___ Source information ___

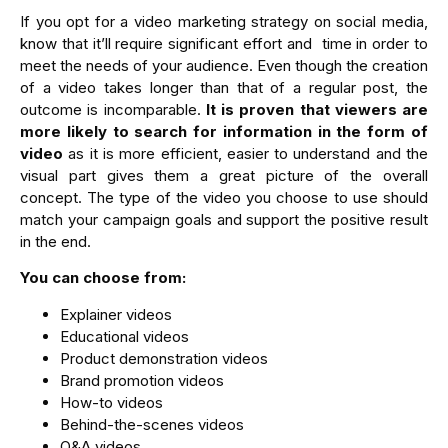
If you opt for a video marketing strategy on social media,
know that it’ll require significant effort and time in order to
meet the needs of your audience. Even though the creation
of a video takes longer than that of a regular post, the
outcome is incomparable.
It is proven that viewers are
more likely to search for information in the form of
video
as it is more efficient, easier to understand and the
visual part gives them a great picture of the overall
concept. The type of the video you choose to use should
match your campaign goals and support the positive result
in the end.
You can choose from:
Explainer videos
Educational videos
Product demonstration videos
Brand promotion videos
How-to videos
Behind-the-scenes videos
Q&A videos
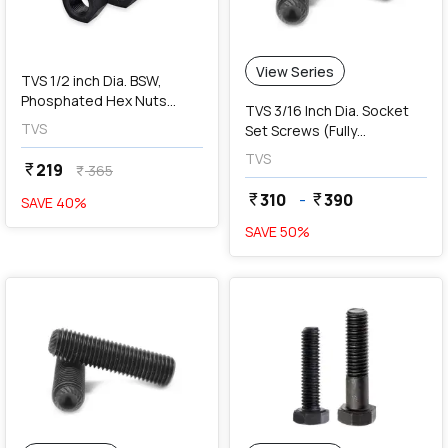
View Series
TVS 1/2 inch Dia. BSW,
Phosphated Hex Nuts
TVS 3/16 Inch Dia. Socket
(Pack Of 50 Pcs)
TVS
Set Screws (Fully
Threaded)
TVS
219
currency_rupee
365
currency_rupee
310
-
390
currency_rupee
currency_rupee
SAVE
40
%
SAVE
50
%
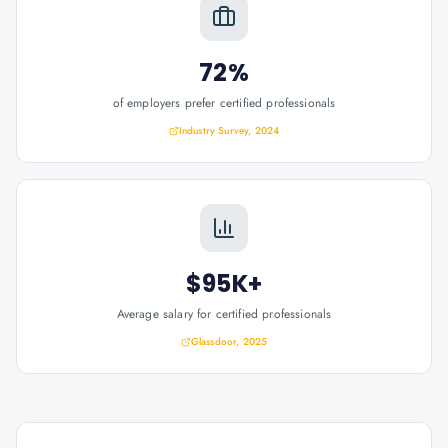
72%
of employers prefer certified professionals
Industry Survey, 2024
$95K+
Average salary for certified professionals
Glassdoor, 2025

___

◆ **Problem**
Return the data above unchanged. Pictures are not part of the copy.

◆ **The completed task**
If you opt for a video marketing strategy on social media,
know that it’ll require significant effort and time in order to
meet the needs of your audience. Even though the creation
of a video takes longer than that of a regular post, the
outcome is incomparable.
It is proven that viewers are
more likely to search for information in the form of
video
as it is more efficient, easier to understand and the
visual part gives them a great picture of the overall
concept. The type of the video you choose to use should
match your campaign goals and support the positive result
in the end.
You can choose from:
Explainer videos
Educational videos
Product demonstration videos
Brand promotion videos
How-to videos
Behind-the-scenes videos
Q&A videos
View Series
TVS 1/2 inch Dia. BSW,
Phosphated Hex Nuts
TVS 3/16 Inch Dia. Socket
(Pack Of 50 Pcs)
TVS
Set Screws (Fully
Threaded)
TVS
219
currency_rupee
365
currency_rupee
310
-
390
currency_rupee
currency_rupee
SAVE
40
%
SAVE
50
%
72%
of employers prefer certified professionals
Industry Survey, 2024
$95K+
Average salary for certified professionals
Glassdoor, 2025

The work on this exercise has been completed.